Andrew Neal

Personal information
- Full name: Andrew John Neal
- Born: 11 October 1999 (age 26) Hillingdon, Middlesex, England
- Batting: Right-handed
- Bowling: Left-arm orthodox spin
- Role: Bowler

Domestic team information
- 2019: Leeds/Bradford MCCU
- 2025–2026: Hampshire (squad no. 17)
- FC debut: 26 March 2019 Leeds/Bradford MCCU v Derbyshire
- LA debut: 5 August 2025 Hampshire v Glamorgan

Career statistics
| Competition | FC | LA | T20 |
| Matches | 7 | 19 | 5 |
| Runs scored | 228 | 319 | 3 |
| Batting average | 16.28 | 31.90 | 3.00 |
| 100s/50s | 0/0 | 1/0 | 0/0 |
| Top score | 47 | 110 | 3 |
| Balls bowled | 1,146 | 1,031 | 108 |
| Wickets | 17 | 18 | 6 |
| Bowling average | 37.17 | 46.72 | 23.33 |
| 5 wickets in innings | 0 | 0 | 0 |
| 10 wickets in match | 0 | 0 | 0 |
| Best bowling | 4/98 | 3/33 | 3/29 |
| Catches/stumpings | 3/– | 9/– | 2/– |
- Source: Cricinfo, 26 September 2026

= Andrew Neal =

English cricketer (born 1999)

Andrew John Neal (born 11 October 1999) is an English cricketer.
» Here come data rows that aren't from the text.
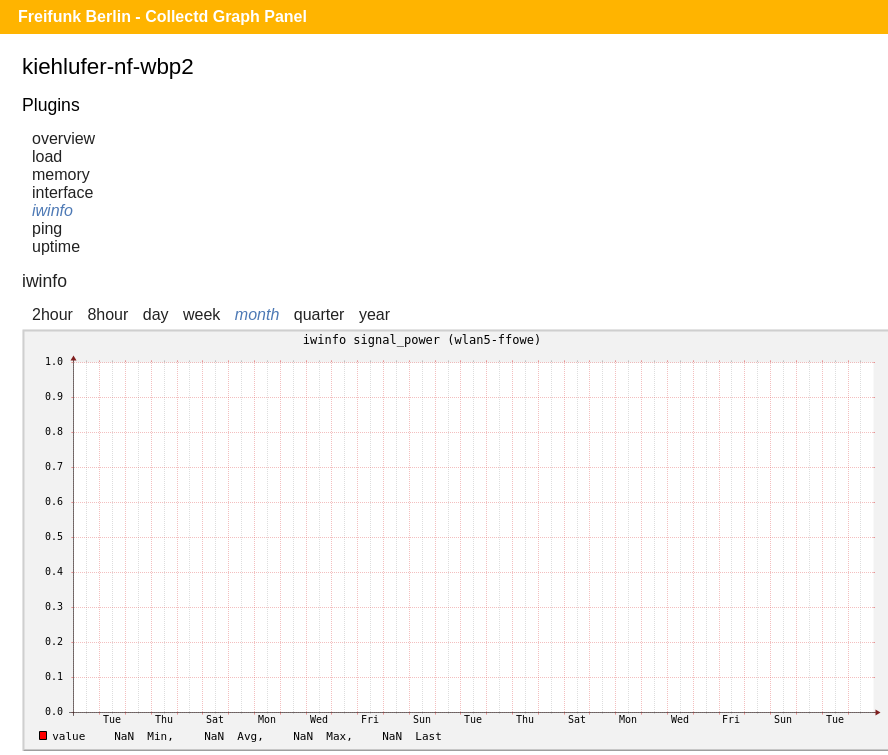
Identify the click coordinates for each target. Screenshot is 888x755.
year (374, 314)
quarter (319, 314)
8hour (107, 314)
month (257, 314)
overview (63, 138)
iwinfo (52, 210)
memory (61, 174)
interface (62, 192)
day (156, 314)
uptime (56, 246)
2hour (52, 314)
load (47, 156)
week (201, 314)
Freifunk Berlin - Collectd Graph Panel (162, 16)
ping (47, 228)
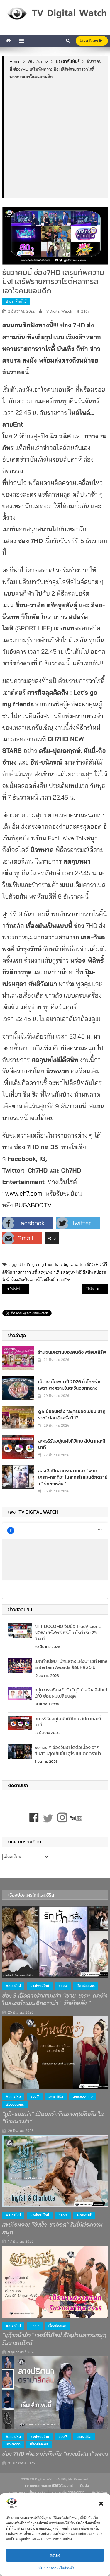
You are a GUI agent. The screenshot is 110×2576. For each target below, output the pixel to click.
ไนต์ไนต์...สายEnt (55, 1279)
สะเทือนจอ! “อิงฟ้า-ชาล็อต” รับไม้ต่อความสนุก (52, 2228)
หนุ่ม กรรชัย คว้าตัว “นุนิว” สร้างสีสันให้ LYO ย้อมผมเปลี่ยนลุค (71, 1692)
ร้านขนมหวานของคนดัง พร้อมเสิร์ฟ (72, 1352)
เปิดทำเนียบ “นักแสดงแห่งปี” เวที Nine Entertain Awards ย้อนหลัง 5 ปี (71, 1664)
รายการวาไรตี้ (25, 1272)
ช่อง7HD (94, 1264)
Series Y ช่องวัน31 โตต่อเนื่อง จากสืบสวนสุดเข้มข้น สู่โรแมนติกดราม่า (68, 1750)
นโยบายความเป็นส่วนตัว (56, 2568)
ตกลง (55, 2555)
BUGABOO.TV (32, 1205)
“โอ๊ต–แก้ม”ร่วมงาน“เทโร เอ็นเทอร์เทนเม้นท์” (97, 1289)
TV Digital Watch (58, 311)
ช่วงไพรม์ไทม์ (40, 1986)
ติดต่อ (84, 2485)
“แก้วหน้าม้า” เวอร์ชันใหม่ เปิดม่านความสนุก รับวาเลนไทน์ (54, 2339)
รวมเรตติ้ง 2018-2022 (68, 2492)
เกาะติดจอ (13, 2444)
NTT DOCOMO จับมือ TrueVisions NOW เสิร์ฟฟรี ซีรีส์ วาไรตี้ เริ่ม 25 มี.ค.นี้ (68, 1632)
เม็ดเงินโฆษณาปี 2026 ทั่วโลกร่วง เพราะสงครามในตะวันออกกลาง (69, 1384)
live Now (91, 40)
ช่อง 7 (35, 2096)
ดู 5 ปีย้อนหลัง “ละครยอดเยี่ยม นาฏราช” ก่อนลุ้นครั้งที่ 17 (72, 1414)
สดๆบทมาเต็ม (50, 1272)
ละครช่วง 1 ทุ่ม (83, 2096)
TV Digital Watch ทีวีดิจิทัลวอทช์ (48, 2485)
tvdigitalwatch (72, 1264)
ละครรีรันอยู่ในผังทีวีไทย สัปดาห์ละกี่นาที (71, 1444)
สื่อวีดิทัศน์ (99, 2492)
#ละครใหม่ (13, 1986)
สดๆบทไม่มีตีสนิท (78, 1272)
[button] (101, 2503)
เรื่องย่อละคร (86, 1986)
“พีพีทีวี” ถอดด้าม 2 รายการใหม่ (19, 1289)
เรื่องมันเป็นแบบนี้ (25, 1279)
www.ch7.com (24, 1193)
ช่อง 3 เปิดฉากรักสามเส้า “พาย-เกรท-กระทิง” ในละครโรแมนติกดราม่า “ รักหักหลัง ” (73, 1477)
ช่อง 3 (63, 1986)
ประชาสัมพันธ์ (16, 301)
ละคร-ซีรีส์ (55, 2096)
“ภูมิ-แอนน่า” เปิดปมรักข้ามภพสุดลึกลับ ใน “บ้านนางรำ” (53, 2118)
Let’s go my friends (40, 1264)
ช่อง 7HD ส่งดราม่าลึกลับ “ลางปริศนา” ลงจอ (55, 2454)
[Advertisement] (55, 138)
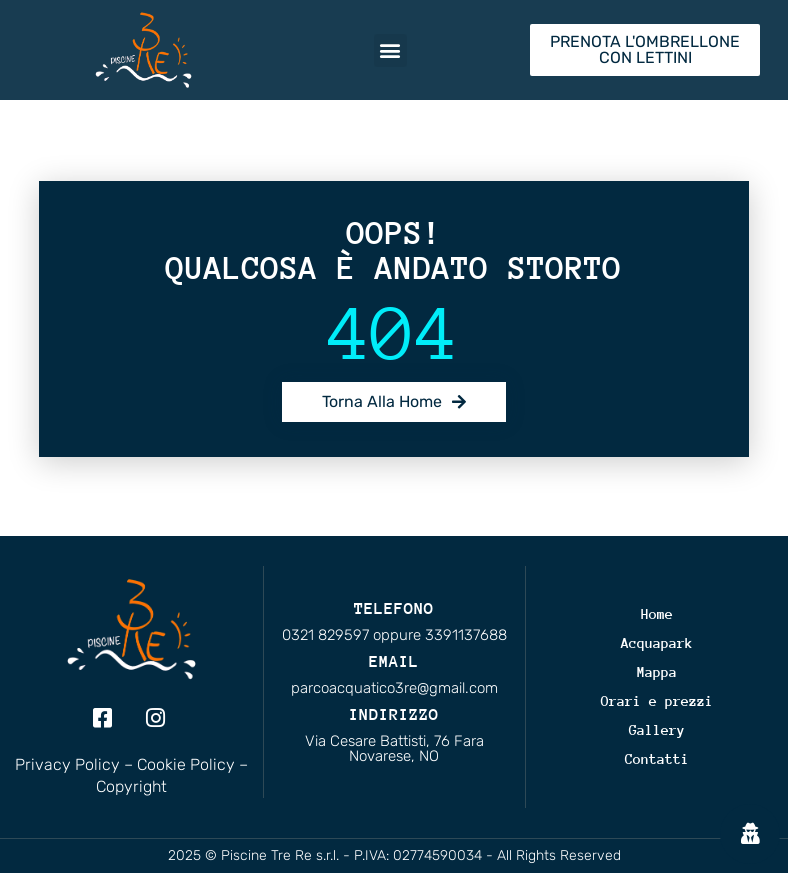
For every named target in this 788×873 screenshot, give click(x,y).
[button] (390, 50)
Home (657, 614)
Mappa (657, 672)
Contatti (657, 759)
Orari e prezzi (657, 701)
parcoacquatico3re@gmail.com (394, 688)
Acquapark (657, 643)
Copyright (131, 786)
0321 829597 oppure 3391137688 (394, 635)
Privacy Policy (67, 764)
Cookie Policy (186, 764)
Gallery (657, 730)
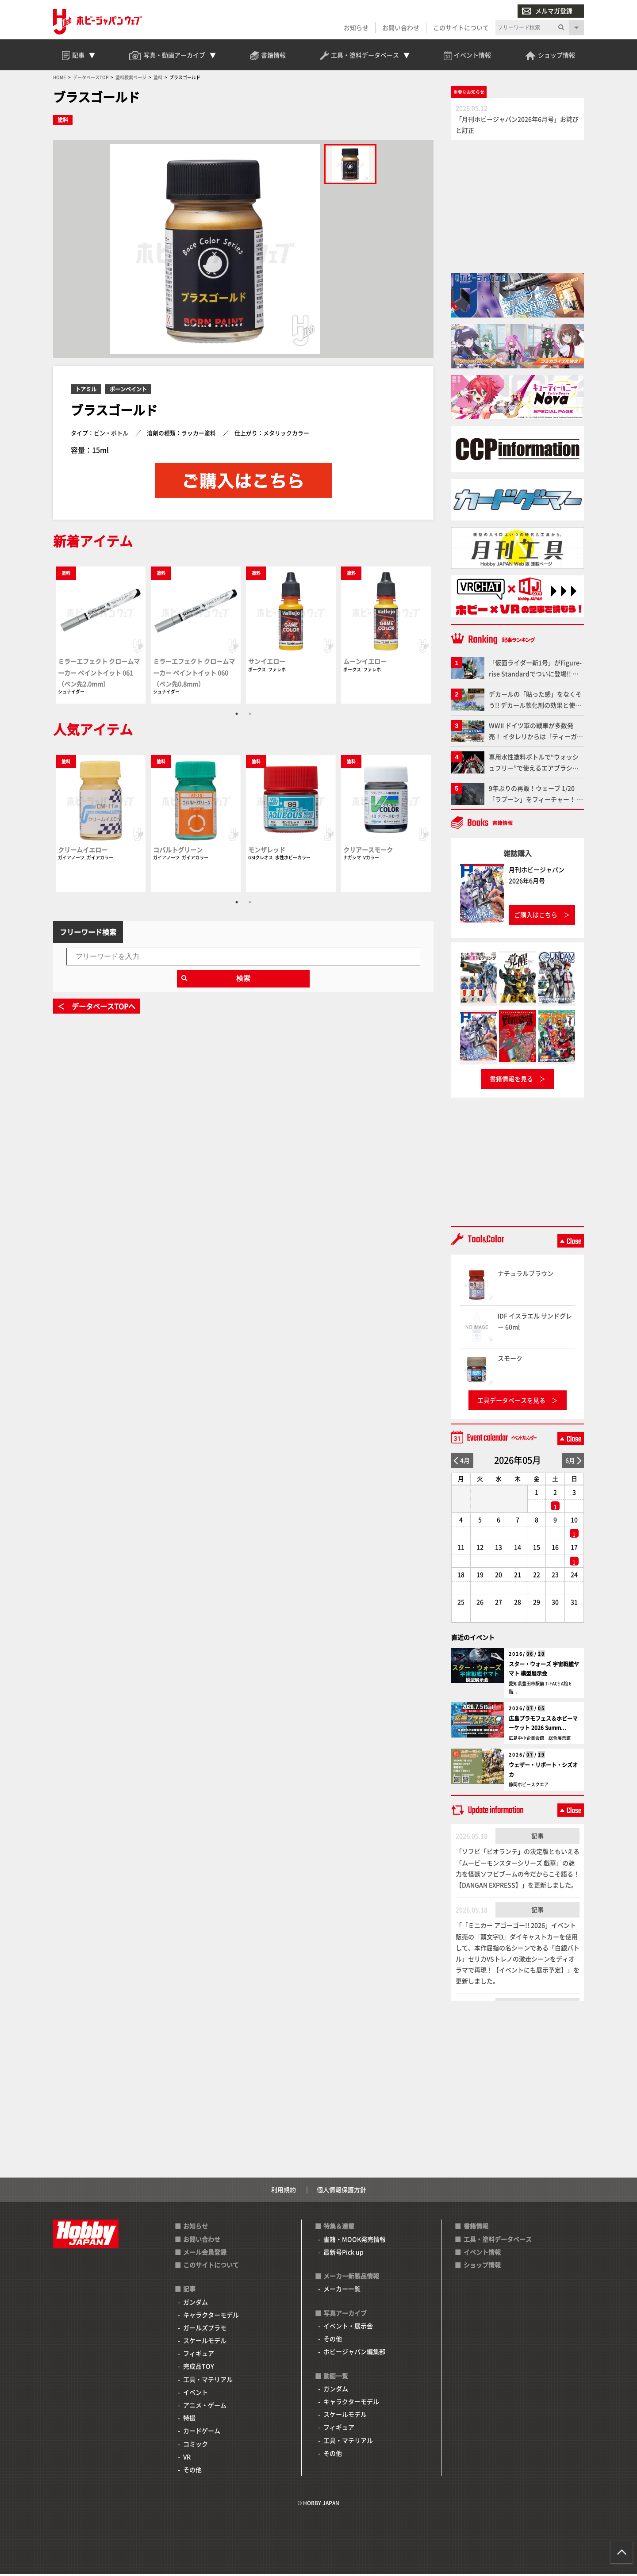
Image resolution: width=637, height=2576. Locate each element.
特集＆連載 (338, 2228)
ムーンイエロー (365, 662)
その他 (192, 2471)
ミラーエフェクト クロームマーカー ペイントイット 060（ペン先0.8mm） (194, 673)
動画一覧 (335, 2377)
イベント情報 (482, 2253)
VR (187, 2458)
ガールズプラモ (204, 2329)
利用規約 (283, 2191)
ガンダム (195, 2303)
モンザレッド (266, 851)
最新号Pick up (343, 2253)
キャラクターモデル (211, 2316)
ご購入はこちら (535, 916)
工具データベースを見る (511, 1401)
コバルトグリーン (178, 851)
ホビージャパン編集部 (354, 2353)
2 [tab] (250, 715)
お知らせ (356, 27)
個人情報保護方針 (341, 2191)
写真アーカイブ (345, 2314)
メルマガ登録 (547, 10)
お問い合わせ (400, 27)
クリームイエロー (82, 851)
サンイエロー (266, 662)
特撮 (189, 2419)
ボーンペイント (128, 390)
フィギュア (198, 2354)
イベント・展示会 (348, 2327)
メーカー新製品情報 (351, 2277)
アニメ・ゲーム (204, 2406)
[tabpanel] (100, 636)
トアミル (85, 390)
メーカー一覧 (342, 2290)
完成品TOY (198, 2368)
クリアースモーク (368, 851)
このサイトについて (461, 27)
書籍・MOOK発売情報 (354, 2240)
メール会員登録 (204, 2253)
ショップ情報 (482, 2266)
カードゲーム (201, 2432)
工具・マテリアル (208, 2381)
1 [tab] (236, 715)
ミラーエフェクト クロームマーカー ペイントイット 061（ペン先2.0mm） (99, 673)
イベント (195, 2393)
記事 (537, 1837)
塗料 (63, 122)
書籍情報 (476, 2228)
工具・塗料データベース (498, 2240)
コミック (195, 2445)
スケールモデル (204, 2342)
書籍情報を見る (511, 1080)
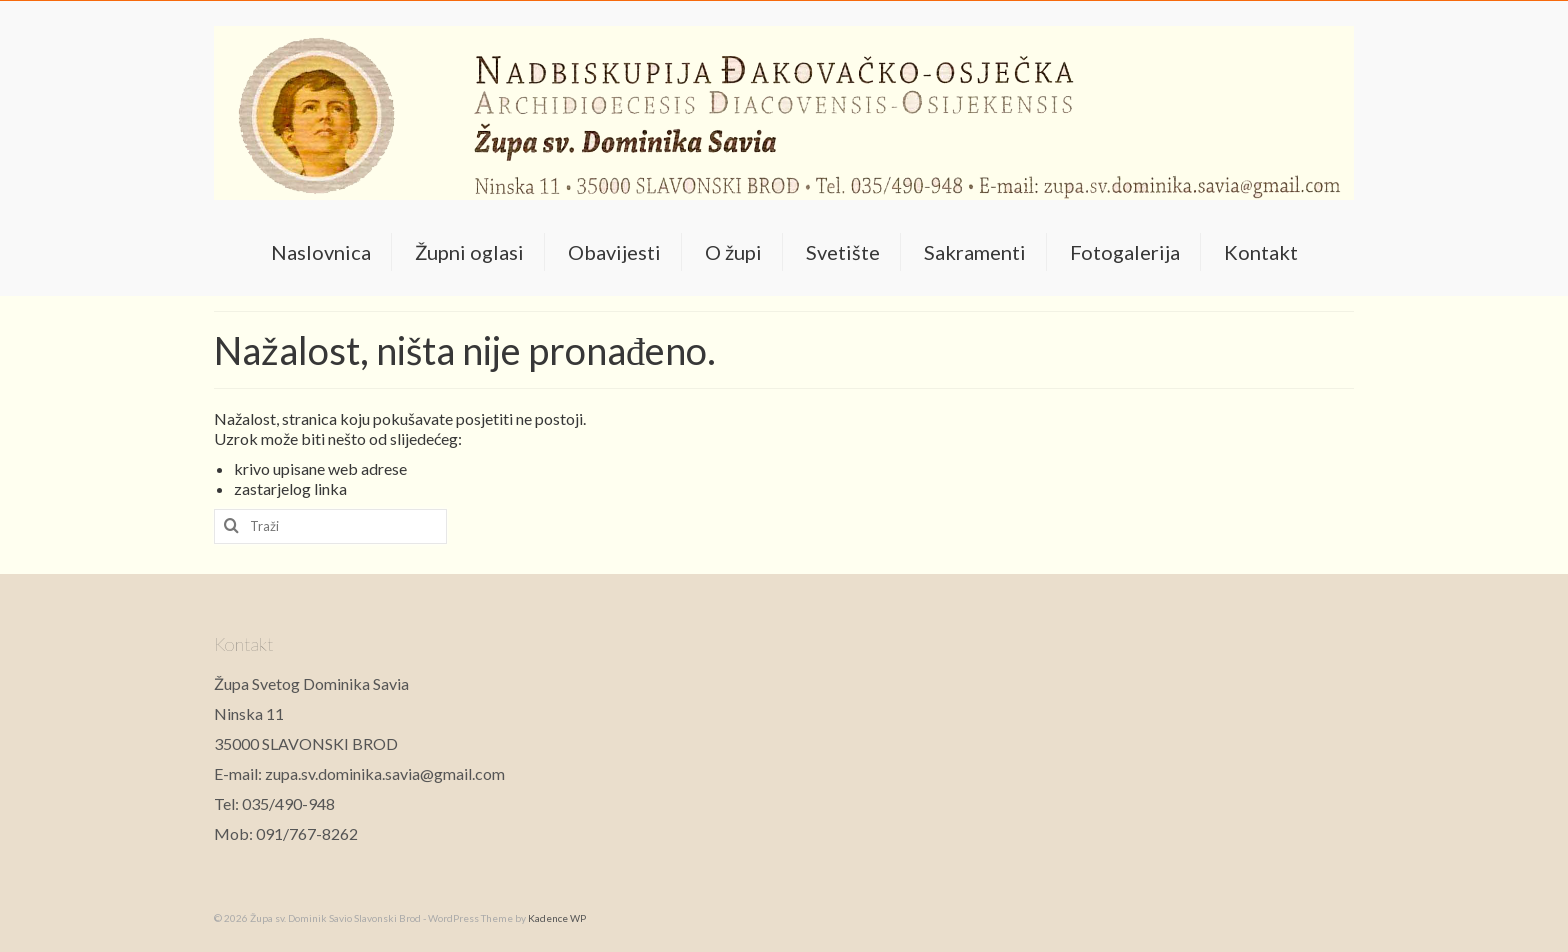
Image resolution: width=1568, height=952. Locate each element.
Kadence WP (557, 918)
He made his first-class debut on 26 March 2019, for Leeds/Bradford MCCU against Derbyshire, as part of the Marylebone Cricket Club University fixtures.

Neal joined Hampshire on a short-term basis in July 2025. He played 11 One-Day Cup matches, finishing as the team's leading wicket-taker in the competition with 14 scalps and going on to sign a two-year contract with the club in December that year.